Specifically, the Missouri Supreme
Court found the following violations:
(1) Mid-America
rendered legal advice to individuals concerning the need for various types of
living trusts.
(2) Mid-America
gathered information from individuals for use in determining what type of trust
was appropriate for those individuals (gathering information does not necessary
constitute the unauthorized practice of law, but the advice given did
constitute the practice of law).
(3) Mid-America
prepared trust documents for individuals.
(4) Using
an attorney to review what was done by paralegals did not “cure” Mid-America’s
unauthorized practice of law.
This, then, is the state of the law in
Missouri.
The
unauthorized practice of law is governed by Title 5 of the Oklahoma Statutes.
Title 5, Chapter 1, Appendix 1-A, Article 2, Section 7, sets forth the
following rule:
No person,
corporation, partnership, nor other entity (hereinafter collectively referred
to as “person”) shall practice law in the state of Oklahoma who is not an
active member of the association, except as herein provided. . . .
Based on this section, the General Counsel’s office
could seek an injunction for the unauthorized practice of law.
Though I don’t want to appear
critical of the Missouri case, some general observations ought to be made. First, estate planning ought not to be
limited to the legal profession. Lawyers
are not experts in investments, insurance products, and the nuts and bolts of
tax accounting work. Stated
differently, in some instances more than one set of eyes is required to see the
playing field, and estate planning ought not be restricted to the legal
profession. Second, estate planning
seminars, whether conducted by lawyers or non-lawyers, are generally beneficial
to the public at large. We know that
most people do no estate planning at all, and die without wills. If these seminars do nothing more than bring
the public’s attention to the need for estate planning, then some good is
done. Third, persons who attend these
seminars usually “shop” for lawyers to do their legal work, rather than sign up
for what might be a rather handsome trust preparation fee. Thus, the attendees will suffer no harm, if they seek an attorney
of their own choice. And finally, such
seminars, when conducted by churches or charities, might cause a gift to be
made for a charitable purpose – and that is not necessarily a wrongful purpose.
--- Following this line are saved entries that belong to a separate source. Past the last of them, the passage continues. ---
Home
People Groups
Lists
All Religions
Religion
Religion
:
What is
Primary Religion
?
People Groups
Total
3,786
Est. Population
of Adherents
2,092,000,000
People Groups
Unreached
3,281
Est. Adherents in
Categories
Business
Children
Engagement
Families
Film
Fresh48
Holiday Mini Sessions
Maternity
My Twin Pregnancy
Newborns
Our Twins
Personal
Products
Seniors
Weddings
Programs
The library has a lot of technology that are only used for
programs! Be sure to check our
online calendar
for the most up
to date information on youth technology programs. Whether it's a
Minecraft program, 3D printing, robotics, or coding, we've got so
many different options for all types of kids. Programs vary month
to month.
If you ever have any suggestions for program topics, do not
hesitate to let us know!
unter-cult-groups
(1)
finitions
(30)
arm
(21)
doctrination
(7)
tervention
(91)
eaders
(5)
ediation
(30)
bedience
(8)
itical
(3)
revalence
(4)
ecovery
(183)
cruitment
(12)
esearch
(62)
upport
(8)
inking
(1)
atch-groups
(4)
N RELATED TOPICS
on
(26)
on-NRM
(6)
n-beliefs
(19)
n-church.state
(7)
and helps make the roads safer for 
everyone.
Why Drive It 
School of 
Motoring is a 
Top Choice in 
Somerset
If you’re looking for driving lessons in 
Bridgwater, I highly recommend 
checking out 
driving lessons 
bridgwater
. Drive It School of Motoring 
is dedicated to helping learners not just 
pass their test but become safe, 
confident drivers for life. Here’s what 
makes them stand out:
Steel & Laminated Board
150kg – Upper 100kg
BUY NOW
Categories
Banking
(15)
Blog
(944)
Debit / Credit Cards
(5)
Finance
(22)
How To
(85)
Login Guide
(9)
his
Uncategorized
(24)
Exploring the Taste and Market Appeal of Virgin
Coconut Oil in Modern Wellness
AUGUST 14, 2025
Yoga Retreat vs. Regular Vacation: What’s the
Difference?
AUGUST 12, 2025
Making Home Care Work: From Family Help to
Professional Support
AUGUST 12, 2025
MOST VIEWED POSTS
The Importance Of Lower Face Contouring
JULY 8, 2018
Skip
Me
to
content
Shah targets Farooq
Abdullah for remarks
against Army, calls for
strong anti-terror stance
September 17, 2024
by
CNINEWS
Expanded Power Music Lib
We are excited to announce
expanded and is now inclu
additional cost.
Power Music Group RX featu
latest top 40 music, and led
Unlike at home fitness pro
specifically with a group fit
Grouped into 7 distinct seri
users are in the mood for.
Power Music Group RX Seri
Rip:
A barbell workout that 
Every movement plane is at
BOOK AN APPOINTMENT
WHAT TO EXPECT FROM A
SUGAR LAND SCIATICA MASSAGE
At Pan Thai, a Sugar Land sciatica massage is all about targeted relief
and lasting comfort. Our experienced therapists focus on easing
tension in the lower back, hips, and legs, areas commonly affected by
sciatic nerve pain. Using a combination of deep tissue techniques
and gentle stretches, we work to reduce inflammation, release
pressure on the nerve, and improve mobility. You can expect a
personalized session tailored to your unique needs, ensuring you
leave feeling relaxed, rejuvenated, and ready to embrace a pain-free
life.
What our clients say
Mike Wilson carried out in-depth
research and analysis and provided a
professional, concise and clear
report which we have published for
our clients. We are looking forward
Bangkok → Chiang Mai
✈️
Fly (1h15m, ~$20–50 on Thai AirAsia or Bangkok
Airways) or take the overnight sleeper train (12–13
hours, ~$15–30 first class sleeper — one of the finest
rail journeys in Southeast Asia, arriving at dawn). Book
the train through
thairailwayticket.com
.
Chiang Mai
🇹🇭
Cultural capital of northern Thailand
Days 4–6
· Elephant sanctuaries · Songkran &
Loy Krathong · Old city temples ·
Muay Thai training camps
I wish I had answers to the Missouri holding. If the case is limited to the preparation of trust instruments by non-lawyers, it probably isn't a bad decision. If it is to be construed as including estate planning in general, then lawyers will be required to know the ins and outs of insurance products, all types of investments, the breadth and depth of all IRS tax forms, and so forth -- and quite frankly, no lawyer knows it all.
To date, this case has not been
adopted as being the law in Oklahoma.